SUFE – Slipped Upper Femoral Epiphysis


Slippage of the epiphysis relative to the femoral neck (epiphysis stays in the acetabulum while the neck displaces anteriorly and externally rotates (epiphysis is posterior)


Due to mechanical forces acting on a susceptible physis. Slippage occurs though the hypertrophic zone of the physis (cartilage in the hypertrophic zone acts as a weak spot).


  • Most common disorder affecting adolescent hips (10/100,000)
  • More common in: males (3:2)
  • Obese children (single greatest risk factor), during period of rapid growth             Left hip is more common, bilateral in 17 to 50%
  • Average age: 13.4 for boys, 12.2 for girls
  • Associated factors:
    • Femoral retroversion
    • Obesity
    • Previous radiation therapy to the femoral head region
  • Endocrine disorders (hypothyroidism, osteodystrophy of chronic renal failure, growth hormone treatment)
    • Investigate if child is < 10 years old (Hypothyroidism (elevated TSH), Osteodystrophy of chronic renal failure (abnormal Ur and Cr), GH treatment)

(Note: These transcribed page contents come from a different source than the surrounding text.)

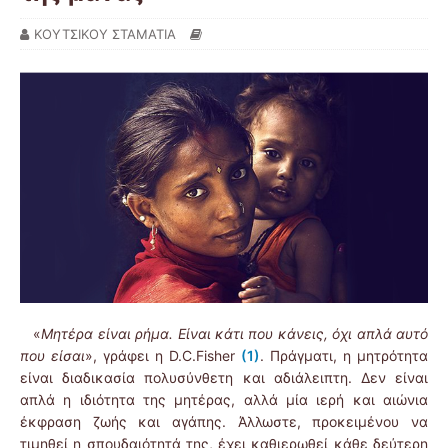
ΚΟΥΤΣΙΚΟΥ ΣΤΑΜΑΤΙΑ
«
Μητέρα είναι ρήμα. Είναι κάτι που κάνεις, όχι απλά αυτό
που είσαι
», γράφει η D.C.Fisher
(1)
. Πράγματι, η μητρότητα
είναι διαδικασία πολυσύνθετη και αδιάλειπτη. Δεν είναι
απλά η ιδιότητα της μητέρας, αλλά μία ιερή και αιώνια
έκφραση ζωής και αγάπης. Άλλωστε, προκειμένου να
τιμηθεί η σπουδαιότητά της, έχει καθιερωθεί κάθε δεύτερη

  • Stable vs. unstable (Loder classification): Provides prognostic info
    • Stable: Able to WB with or without crutches (<10% risk of osteonecrosis)
    • Unstable: Unable to WB even with crutches (~47% risk of osteonecrosis)
  • Acute:
    • Symptoms <3/52
    • Chronic: symptoms >3/52
    • Acute on chronic: Acute exacerbation on long-standing symptoms
  • Grading system (% of slippage)
    • Grade I: 0 – 33%
    • Grade II: 34 – 50%
    • Grade III: > 50%

Clinical Presentation:


Groin/ thigh pain most common (knee pain in 20%!), symptoms usually weeks – months before Dx made, patients prefer sitting in a chair with affected leg crossed over the other.

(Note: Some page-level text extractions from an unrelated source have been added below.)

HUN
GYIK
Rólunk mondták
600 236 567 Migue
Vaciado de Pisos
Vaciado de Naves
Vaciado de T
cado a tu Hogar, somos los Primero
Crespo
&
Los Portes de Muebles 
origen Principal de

Antalgic, Trendelenburg or externally rotated gait

External rotation during passive flexion of hip, loss of hip internal rotation, abduction, and thigh atrophy


AP + Frog lateral (Better) radiographs

Epiphyseolysis: Growth plate widening or loosening (EARLY FINDING!)

Klein’s line: line drawn along superior border femoral neck will not intersect femoral head in a child with SCFE (does in a normal hip)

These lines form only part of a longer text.